■ **What to work on**: Every line containing the word "uitzenden" must be pulled from the records.

━━━

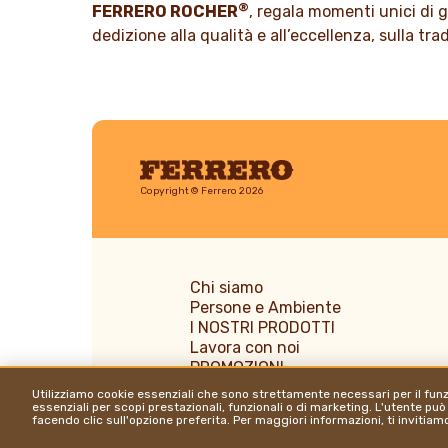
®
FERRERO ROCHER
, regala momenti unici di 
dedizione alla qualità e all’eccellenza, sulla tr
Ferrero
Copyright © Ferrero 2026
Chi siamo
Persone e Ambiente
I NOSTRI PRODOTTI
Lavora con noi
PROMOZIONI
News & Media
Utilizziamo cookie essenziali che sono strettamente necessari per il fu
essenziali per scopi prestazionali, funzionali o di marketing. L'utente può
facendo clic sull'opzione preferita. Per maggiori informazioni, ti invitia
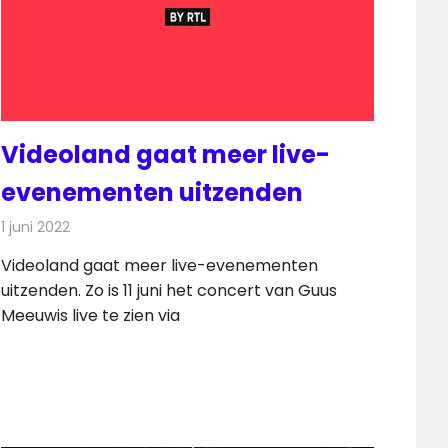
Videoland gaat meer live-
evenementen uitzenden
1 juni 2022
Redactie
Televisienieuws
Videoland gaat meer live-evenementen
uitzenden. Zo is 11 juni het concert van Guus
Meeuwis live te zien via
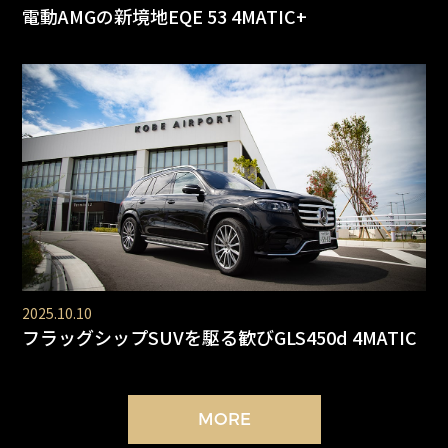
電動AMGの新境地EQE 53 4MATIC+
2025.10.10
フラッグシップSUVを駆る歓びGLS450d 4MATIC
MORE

━━━

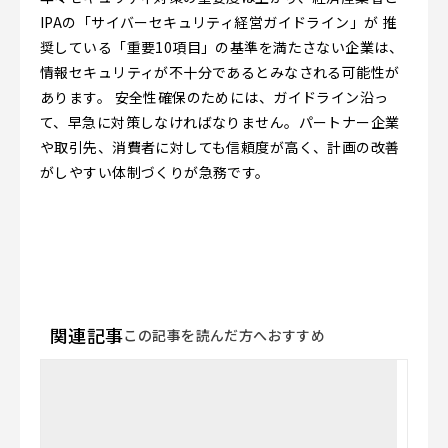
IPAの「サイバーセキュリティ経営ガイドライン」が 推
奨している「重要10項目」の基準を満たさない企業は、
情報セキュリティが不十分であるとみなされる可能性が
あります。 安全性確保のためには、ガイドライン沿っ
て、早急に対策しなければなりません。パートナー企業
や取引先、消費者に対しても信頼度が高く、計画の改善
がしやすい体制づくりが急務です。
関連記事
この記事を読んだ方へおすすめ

━━━

■ **Answer area**:
evenementen uitzenden
uitzenden. Zo is 11 juni het concert van Guus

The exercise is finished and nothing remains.